[AlotOfReading]

The "standard" answer is that you should either use synced passkeys, or enroll multiple passkeys with the provider. The problem is that some providers (e.g. Paypal, some banks) only support one passkey, and synced passkeys aren't supposed to be trusted for attestation (unless they're synced by Apple/Google/Microsoft).

[epaulson]

And every couple of days we see a post or a tweet about "Google/Apple/Microsoft just nuked my account with no notice and no recourse" so trusting them to sync passkeys rightfully makes some people nervous.

[stavros]

Whereas we never see a horror story involving passwords.

[AlotOfReading]

There are two problems with passwords. Reuse, and site breaches. The solution to the former is the same as passkeys: credential managers. Passkeys genuinely solve the second, in exchange for a vastly less comprehensible system (see all the uncertainty people have even here on HN) that doesn't support many of the ways people want to use authentication tokens.

[stavros]

No, the biggest issue with passwords is phishing. You can't phish a passkey.

[bgbntty2]

The problem with this is requiring everyone to own a device with a secure enclave or similar hardware capabilities because some people are prone to being phished. Let me choose the level of risk I find acceptable.

[stavros]

Passkeys don't require this.

[NoGravitas]

Sort of.
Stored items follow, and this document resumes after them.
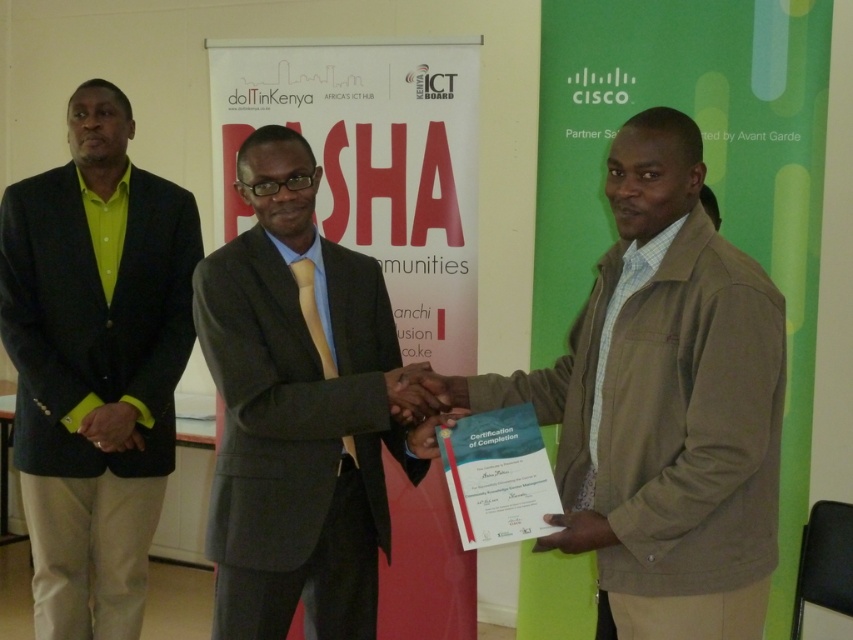 Does brown textured jacket at center have a smaller size compared to dark gray suit at center?

Actually, brown textured jacket at center might be larger than dark gray suit at center.

Between brown textured jacket at center and dark gray suit at center, which one is positioned lower?

dark gray suit at center is below.

Is point (669, 419) positioned behind point (291, 365)?

No, (669, 419) is in front of (291, 365).

This screenshot has width=853, height=640. Find the location of `brown textured jacket at center`. brown textured jacket at center is located at coordinates (662, 404).

Can you confirm if dark gray suit at center is wider than green matte blazer at left?

Indeed, dark gray suit at center has a greater width compared to green matte blazer at left.

Based on the photo, does dark gray suit at center have a greater height compared to green matte blazer at left?

In fact, dark gray suit at center may be shorter than green matte blazer at left.

Who is more distant from viewer, (x=372, y=332) or (x=148, y=298)?

Point (x=148, y=298)

The width and height of the screenshot is (853, 640). What are the coordinates of `dark gray suit at center` in the screenshot? It's located at (300, 410).

Does brown textured jacket at center have a greater width compared to green matte blazer at left?

Yes.

Does brown textured jacket at center appear on the right side of green matte blazer at left?

Indeed, brown textured jacket at center is positioned on the right side of green matte blazer at left.

Describe the element at coordinates (662, 404) in the screenshot. This screenshot has height=640, width=853. I see `brown textured jacket at center` at that location.

I want to click on brown textured jacket at center, so click(x=662, y=404).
Passkeys push the phishing to the account recovery or passkey enrollment process.

[stavros]

How do you phish the account recovery or enrollment process?

[AlotOfReading]

Are there any credential managers that don't validate the domain with passwords? Sure, there are issues with PSL subdomain matching, but at the end of the day it's good enough in the real world. All the other stuff (MITM, malicious site, etc) falls under the other case I already mentioned.

[stavros]

There's a big difference between "generally doesn't get phished" and "it's impossible to be phished".

[stavros]

That's not what phishing is. Phishing is convincing someone to give you a credential with a page that looks like the one they're supposed to give the credential on. Passkeys cannot be phished.

[immibis]

They must be paired with an alternative mechanism, unless you plan to unperson everyone who accidentally drops their phone in a river (this may be the plan for high-security services but it can't be the plan in general) and that mechanism can be phished.

Session cookies can't be phished either, so why aren't those sufficient?